2. The sales reported on this Form 4 were effected pursuant to a trading plan adopted pursuant to Rule 10b5-1 under the Securities Exchange Act of 1934, as amended. A portion of the proceeds from the sale will be used to pay required tax withholdings due upon the vesting of Restricted Stock Units granted to the Reporting Person. Following the sales reported on this Form 4, the Reporting Person has a total of 191,057 options to purchase shares of common stock that are vested and immediately exercisable and 209,193 options to purchase shares of common stock that have not yet vested. Following the sales reported on this Form 4, the Reporting Person also has 25,625 unvested Restricted Stock Units, of which 13,750 are performance-based Restricted Stock Units.
3. The price reported in Column 4 is a weighted average price. These shares were sold in multiple transactions at prices ranging from $3.41 to $3.58, inclusive. The Reporting Person undertakes to provide to the Issuer, any security holder of the Issuer, or the staff of the Securities and Exchange Commission, upon request, full information regarding the number of shares sold at each separate price within the range.
4. The Reporting Person disclaims beneficial ownership of these shares, and this report shall not be deemed an admission that the Reporting Person is the beneficial owner of such securities for purposes of Section 16 or for any other purpose.

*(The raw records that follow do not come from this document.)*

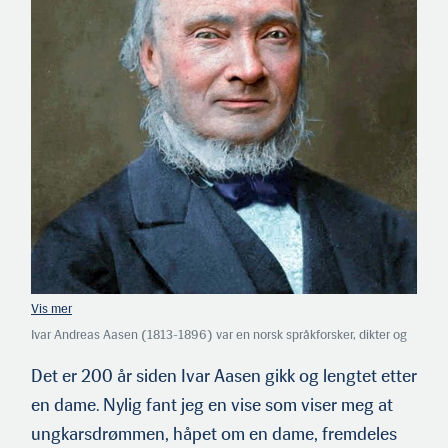
Ivar Andreas Aasen (1813-1896) var en norsk språkforsker, dikter og
botaniker. Han er særlig kjent som opphavsmannen til nynorsk. Han
var også en respektert dikter. Og så var han sunnmøring!
Det er 200 år siden Ivar Aasen gikk og lengtet etter
(Ill: Arkiv)
en dame. Nylig fant jeg en vise som viser meg at
ungkarsdrømmen, håpet om en dame, fremdeles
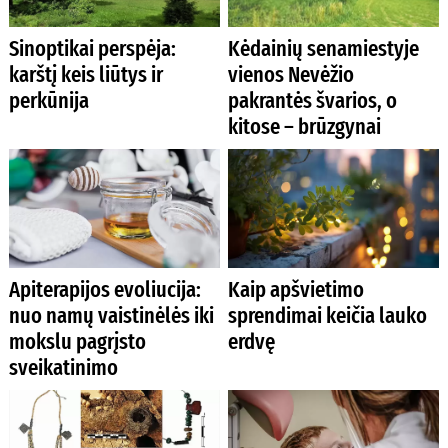
Sinoptikai perspėja:
Kėdainių senamiestyje
karštį keis liūtys ir
vienos Nevėžio
perkūnija
pakrantės švarios, o
kitose – brūzgynai
Apiterapijos evoliucija:
Kaip apšvietimo
nuo namų vaistinėlės iki
sprendimai keičia lauko
mokslu pagrįsto
erdvę
sveikatinimo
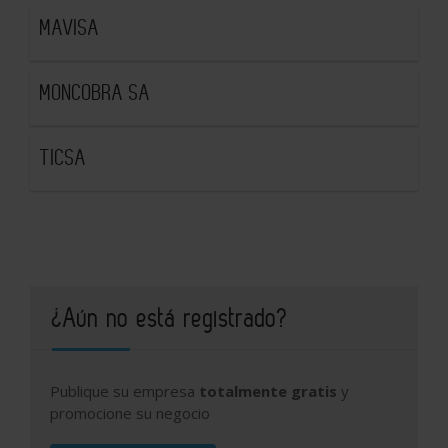
MAVISA
MONCOBRA SA
TICSA
¿Aún no está registrado?
Publique su empresa
totalmente gratis
y
promocione su negocio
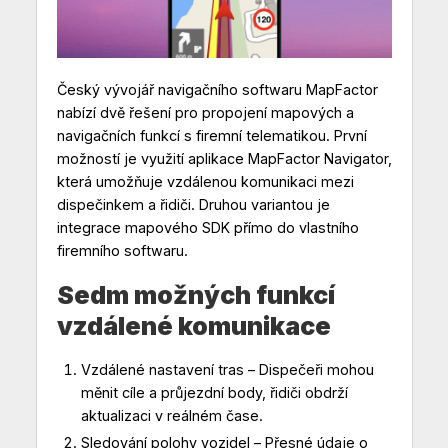
Český vývojář navigačního softwaru MapFactor
nabízí dvě řešení pro propojení mapových a
navigačních funkcí s firemní telematikou. První
možností je využití aplikace MapFactor Navigator,
která umožňuje vzdálenou komunikaci mezi
dispečinkem a řidiči. Druhou variantou je
integrace mapového SDK přímo do vlastního
firemního softwaru.
Sedm možných funkcí
vzdálené komunikace
Vzdálené nastavení tras – Dispečeři mohou
měnit cíle a průjezdní body, řidiči obdrží
aktualizaci v reálném čase.
Sledování polohy vozidel – Přesné údaje o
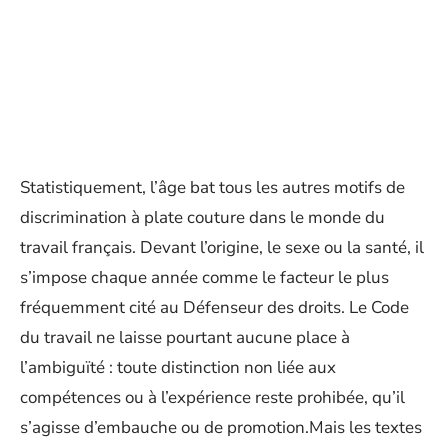
Statistiquement, l’âge bat tous les autres motifs de
discrimination à plate couture dans le monde du
travail français. Devant l’origine, le sexe ou la santé, il
s’impose chaque année comme le facteur le plus
fréquemment cité au Défenseur des droits. Le Code
du travail ne laisse pourtant aucune place à
l’ambiguïté : toute distinction non liée aux
compétences ou à l’expérience reste prohibée, qu’il
s’agisse d’embauche ou de promotion.Mais les textes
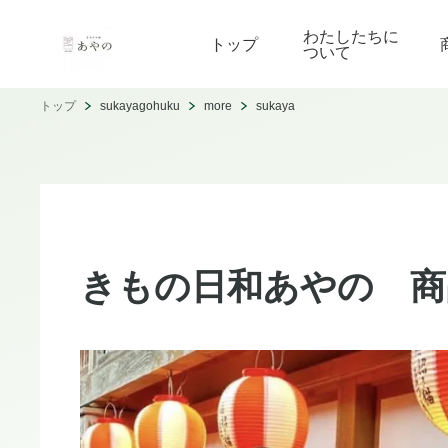
わたしたちに
トップ
ついて
トップ
sukayagohuku
more
sukaya
きもの日和あやの 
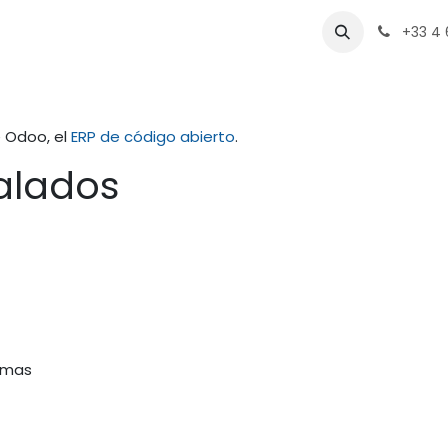
VAO
Productos
Equipo
Contacto
+33 4 
e Odoo, el
ERP de código abierto
.
talados
imas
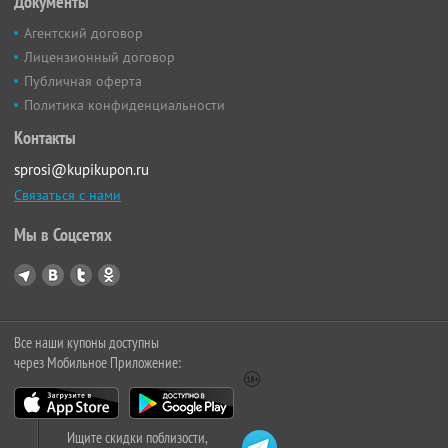
Документы
Агентский договор
Лицензионный договор
Публичная оферта
Политика конфиденциальности
Контакты
sprosi@kupikupon.ru
Связаться с нами
Мы в Соцсетях
Все наши купоны доступны
через Мобильное Приложение:
Ищите скидки поблизости,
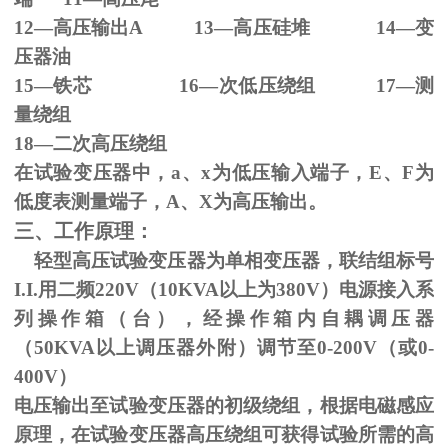
12—高压输出
A 13
—高压硅堆
14
—变
压器油
15—铁芯
16
—次低压绕组
17
—测
量绕组
18—二次高压绕组
在试验变压器中，
a
、
x
为低压输入端子，
E
、
F
为
低度表测量端子，
A
、
X
为高压输出。
三、工作原理：
轻型高压试验变压器为单相变压器，联结组标号
I.I.
用二频
220V
（
10KVA
以上为
380V
）电源接入系
列操作箱（台），经操作箱内自耦调压器
（
50KVA
以上调压器外附）调节至
0-200V
（或
0-
400V
）
电压输出至试验变压器的初级绕组，根据电磁感应
原理，在试验变压器高压绕组可获得试验所需的高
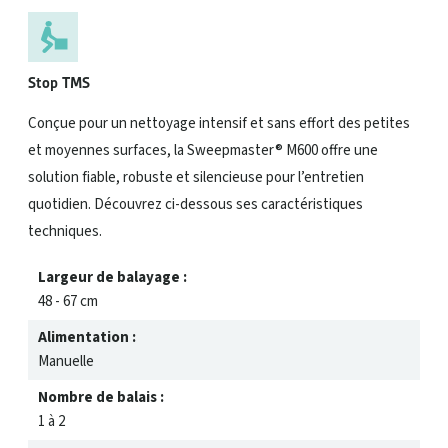
Stop TMS
Conçue pour un nettoyage intensif et sans effort des petites
et moyennes surfaces, la Sweepmaster® M600 offre une
solution fiable, robuste et silencieuse pour l’entretien
quotidien. Découvrez ci-dessous ses caractéristiques
techniques.
Largeur de balayage :
48 - 67 cm
Alimentation :
Manuelle
Nombre de balais :
1 à 2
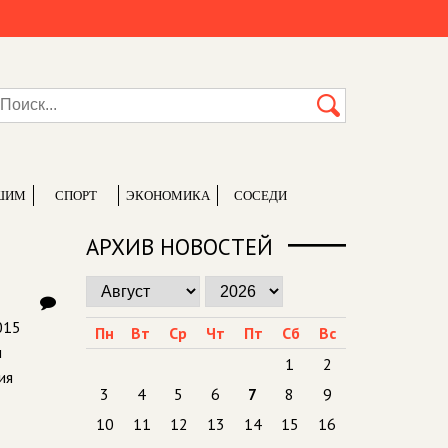
ШИМ
СПОРТ
ЭКОНОМИКА
СОСЕДИ
АРХИВ НОВОСТЕЙ
015
Пн
Вт
Ср
Чт
Пт
Сб
Вс
л
1
2
ия
3
4
5
6
7
8
9
10
11
12
13
14
15
16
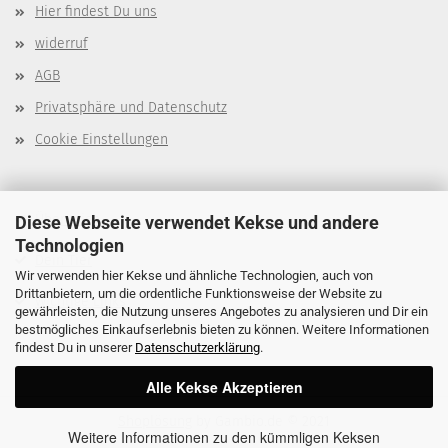
Hier findest Du uns
widerruf
AGB
Privatsphäre und Datenschutz
Cookie Einstellungen
Über mich
Diese Webseite verwendet Kekse und andere
Technologien
Dein Tier
Wir verwenden hier Kekse und ähnliche Technologien, auch von
Drittanbietern, um die ordentliche Funktionsweise der Website zu
Wichtige Links
gewährleisten, die Nutzung unseres Angebotes zu analysieren und Dir ein
bestmögliches Einkaufserlebnis bieten zu können. Weitere Informationen
findest Du in unserer
Datenschutzerklärung
.
Alle Kekse Akzeptieren
Shoplösung
by Gambio.de © 2021
Weitere Informationen zu den kümmligen Keksen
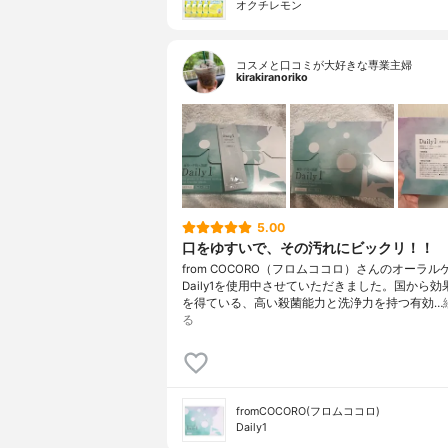
オクチレモン
コスメと口コミが大好きな専業主婦
kirakiranoriko
5.00
口をゆすいで、その汚れにビックリ！！
from COCORO（フロムココロ）さんのオーラル
Daily1を使用中させていただきました。国から
を得ている、高い殺菌能力と洗浄力を持つ有効…
る
fromCOCORO(フロムココロ)
Daily1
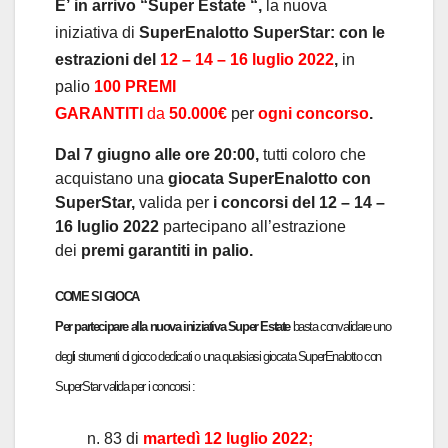
E’
in arrivo “Super Estate “,
la nuova
iniziativa di
SuperEnalotto SuperStar: con le
estrazioni del
12 – 14 – 16 luglio 2022
,
in
palio
100 PREMI
GARANTITI
da
50.000
€
per
ogni concorso
.
Dal 7 giugno alle ore 20:00,
tutti coloro che
acquistano una
giocata SuperEnalotto con
SuperStar,
valida per
i concorsi del
12 – 14 –
16 luglio 2022
partecipano all’estrazione
dei
premi garantiti in palio.
COME SI GIOCA
Per partecipare alla nuova iniziativa
Super Estate
basta
convalidare
uno
degli
strumenti
di
gioco
dedicati
o una
qualsiasi giocata SuperEnalotto con
SuperStar
valida
per i concorsi :
n. 83 di
martedì 12 luglio 2022;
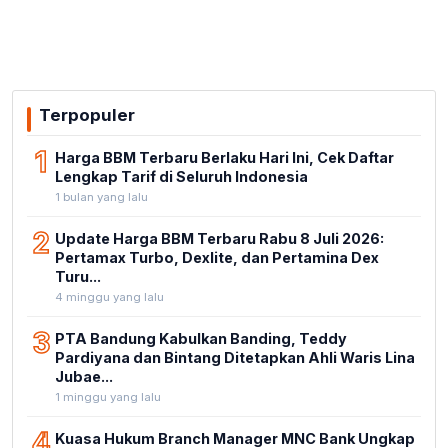
Terpopuler
1
Harga BBM Terbaru Berlaku Hari Ini, Cek Daftar
Lengkap Tarif di Seluruh Indonesia
1 bulan yang lalu
2
Update Harga BBM Terbaru Rabu 8 Juli 2026:
Pertamax Turbo, Dexlite, dan Pertamina Dex
Turu...
4 minggu yang lalu
3
PTA Bandung Kabulkan Banding, Teddy
Pardiyana dan Bintang Ditetapkan Ahli Waris Lina
Jubae...
1 minggu yang lalu
4
Kuasa Hukum Branch Manager MNC Bank Ungkap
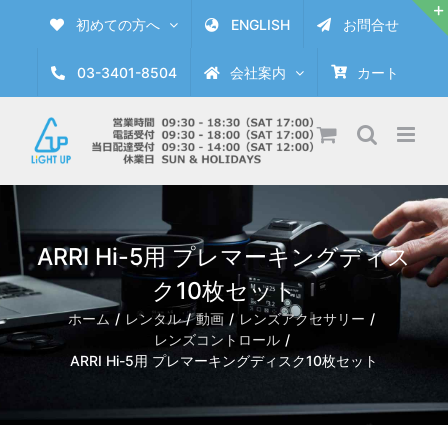
Skip
初めての方へ
ENGLISH
お問合せ
to
content
03-3401-8504
会社案内
カート
ARRI Hi-5用 プレマーキングディス
ク10枚セット
ホーム
レンタル
動画
レンズアクセサリー
レンズコントロール
ARRI Hi-5用 プレマーキングディスク10枚セット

5. This option, representing a right to purchase a total of 130,000 shares, became exercisable with respect to one-quarter of the underlying shares on December 18, 2009, which was the first anniversary of the date on which the option was granted. The remaining shares vest quarterly thereafter over the next three years.
Remarks:
/s/ Christine Ocampo 09/18/2012
** Signature of Reporting Person Date
Reminder: Report on a separate line for each class of securities beneficially owned directly or indirectly.
* If the form is filed by more than one reporting person, see Instruction 4 (b)(v).
** Intentional misstatements or omissions of facts constitute Federal Criminal Violations See 18 U.S.C. 1001 and 15 U.S.C. 78ff(a).
Note: File three copies of this Form, one of which must be manually signed. If space is insufficient, see Instruction 6 for procedure.
Persons who respond to the collection of information contained in this form are not required to respond unless the form displays a currently valid OMB Number.